Did you see Dylan McDermott is getting a divorce? Why, do you think? Is there a possibility it is because he loves me and hasn’t had the nerve to tell me yet? Do you think he’s secretly reading this blog? He’s Tee, isn’t he? I mean, I have no real proof that Tee is a woman. A man could say phrases like "For crying in the cream," right?
Tomorrow is my 30-day review at work. Woo! Do you think I’ll get a raise?
Also tomorrow at work, we are having a competition with the other office, to see who walks around our respective walking tracks the most. You walk around the track as many times as you can, report it to our on-site nurse (yes, we have a full-time nurse there. Yes, I have already been there with a hypochondriacal illness. Did you really think I could go a month without one?), and then she tallies who the winner is.
I do not know what we get as a prize if we beat the other site. Maybe we get to edit them to death or something. At any rate, the guy I walk with on breaks is gonna join me walking around the track 750 times rather than our usual walk through the whole campus. Yes, they call it a campus.

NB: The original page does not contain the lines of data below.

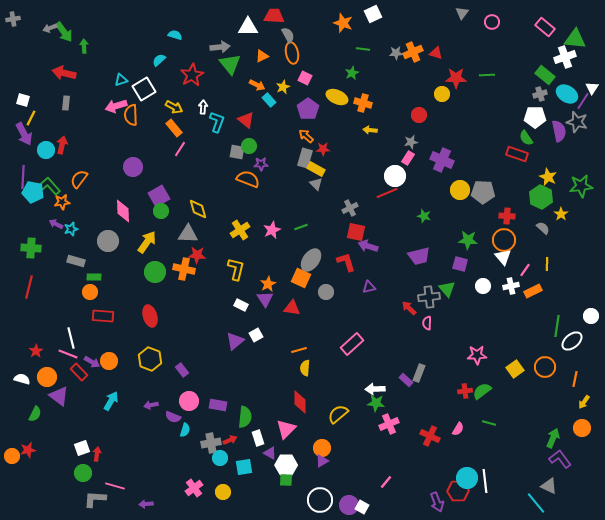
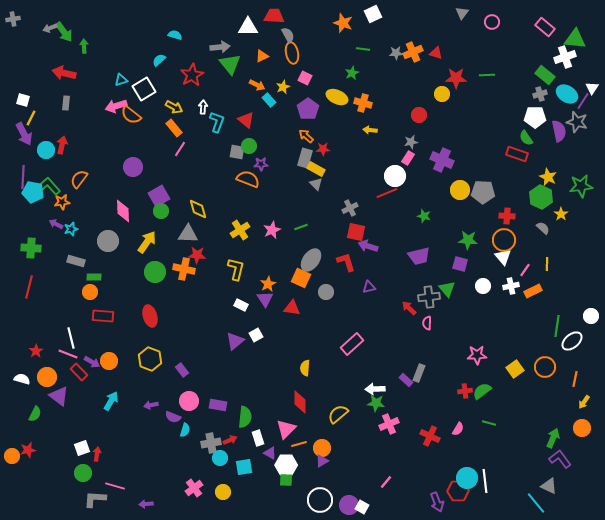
orange semicircle at (131, 115): rotated 50 degrees counterclockwise
orange line at (299, 350): moved 94 px down
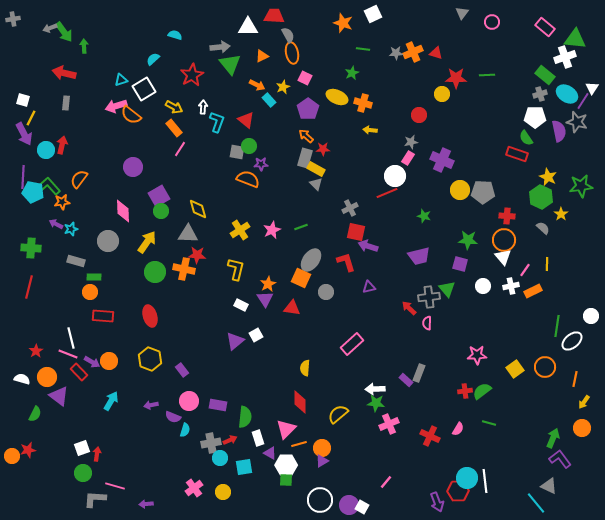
cyan semicircle at (159, 60): moved 6 px left, 1 px up
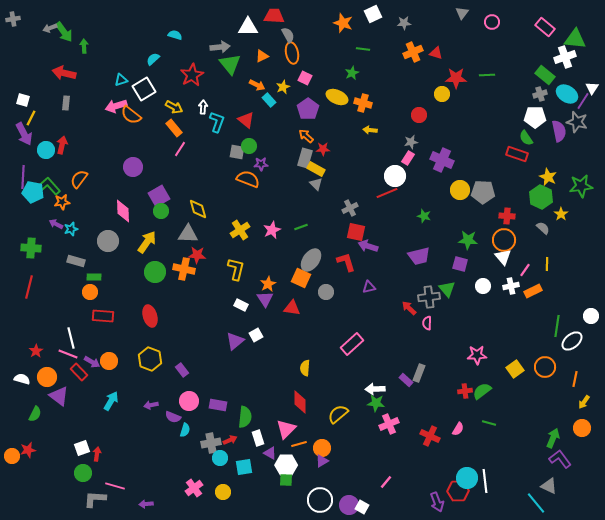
gray star at (396, 53): moved 8 px right, 30 px up
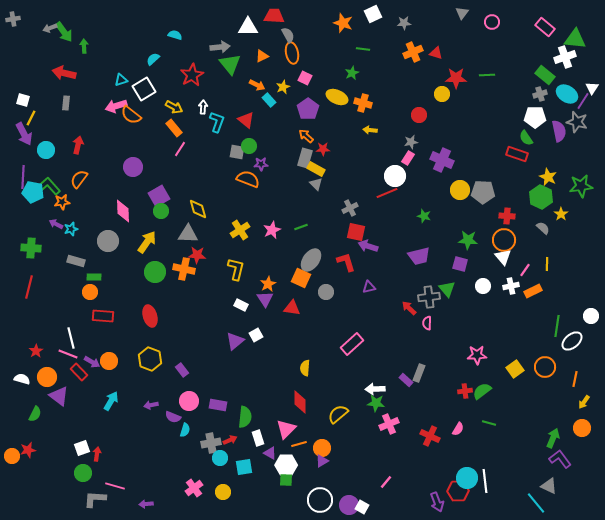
red arrow at (62, 145): moved 16 px right
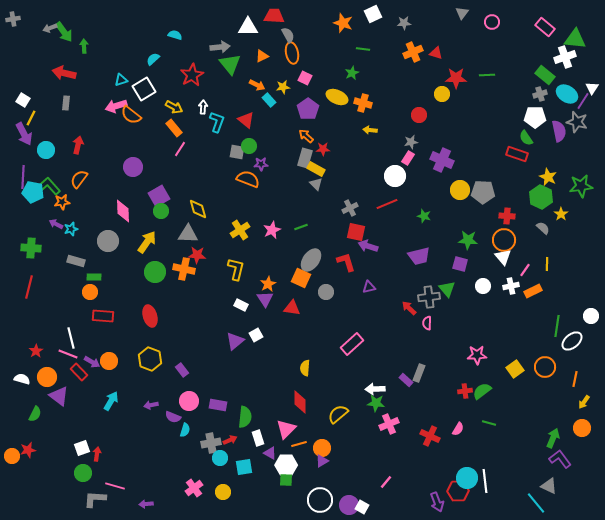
yellow star at (283, 87): rotated 16 degrees clockwise
white square at (23, 100): rotated 16 degrees clockwise
red line at (387, 193): moved 11 px down
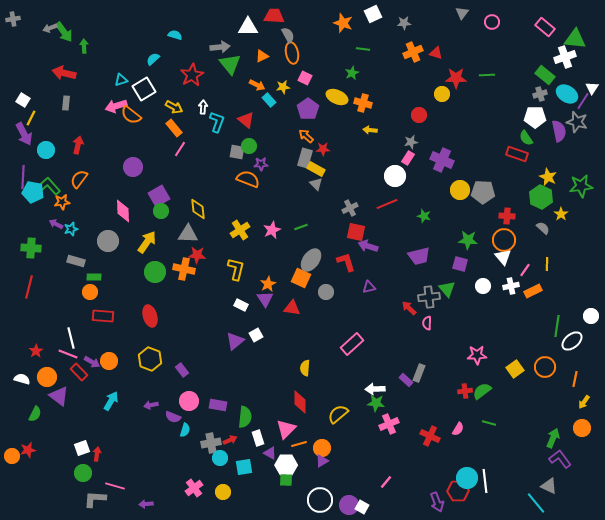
yellow diamond at (198, 209): rotated 10 degrees clockwise
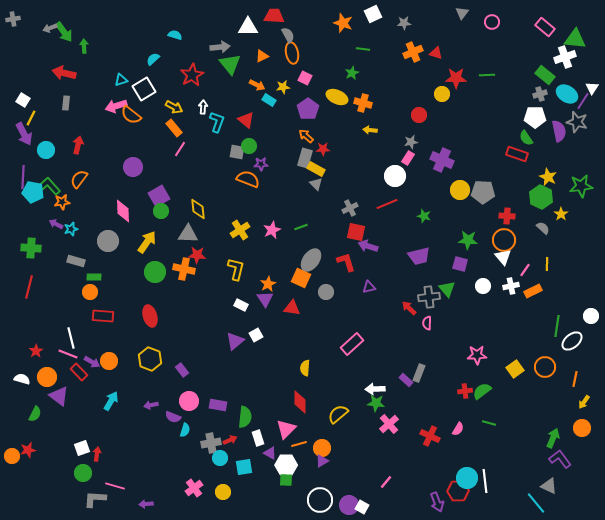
cyan rectangle at (269, 100): rotated 16 degrees counterclockwise
pink cross at (389, 424): rotated 18 degrees counterclockwise
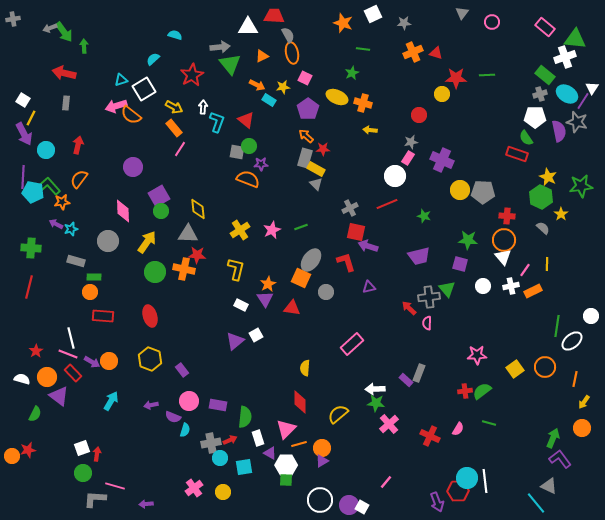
red rectangle at (79, 372): moved 6 px left, 1 px down
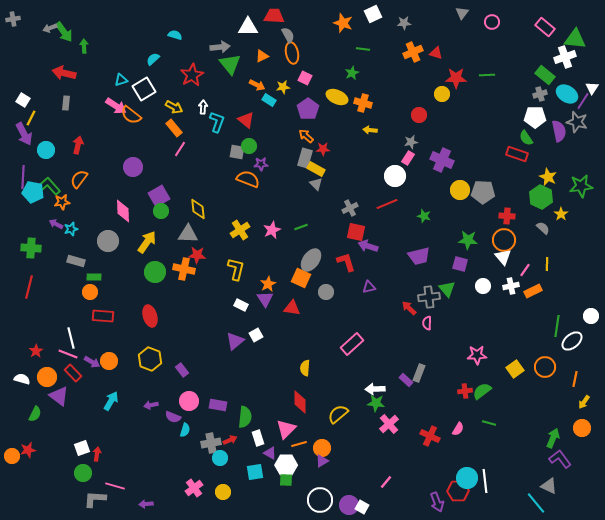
pink arrow at (116, 106): rotated 130 degrees counterclockwise
cyan square at (244, 467): moved 11 px right, 5 px down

No, it is not a school.
Is that even legal?
And speaking of the guy I walk with, which this next part really isn’t, I think I figured out why my pants are falling down and I look like I should be in the Crips or some gang actually from this decade. It is probably because my coworker and I — let’s call him Christopher Walken from now on — walk twice a day for 18 minutes each time, and pretty briskly. So that’s 36 minutes a day, cause I’m a math whiz like that, and then I walk a really frisky 30-pound dog every evening for about 30 minutes.
That adds up to like 12 hours a day of walking. So there you go.
And in conclusion, thank you all for coming out tonight and enjoying this fine chicken. Do you really want to hear the why-she’s-my-ex-best-friend story? I’ve been thinking, should I really sell out my ex just to have a good blog story? Hells yeah.
So, I am thinking I will tell it. I have to review it in my mind, cause at the time it was just a rush of sad, depressing times and then it was over. And it was worse than breaking up with a boyfriend. It was probably worse than divorcing Dylan McDermott. At least he knows where he can come to pick up the pieces. Greensboro! In the house! Wooo!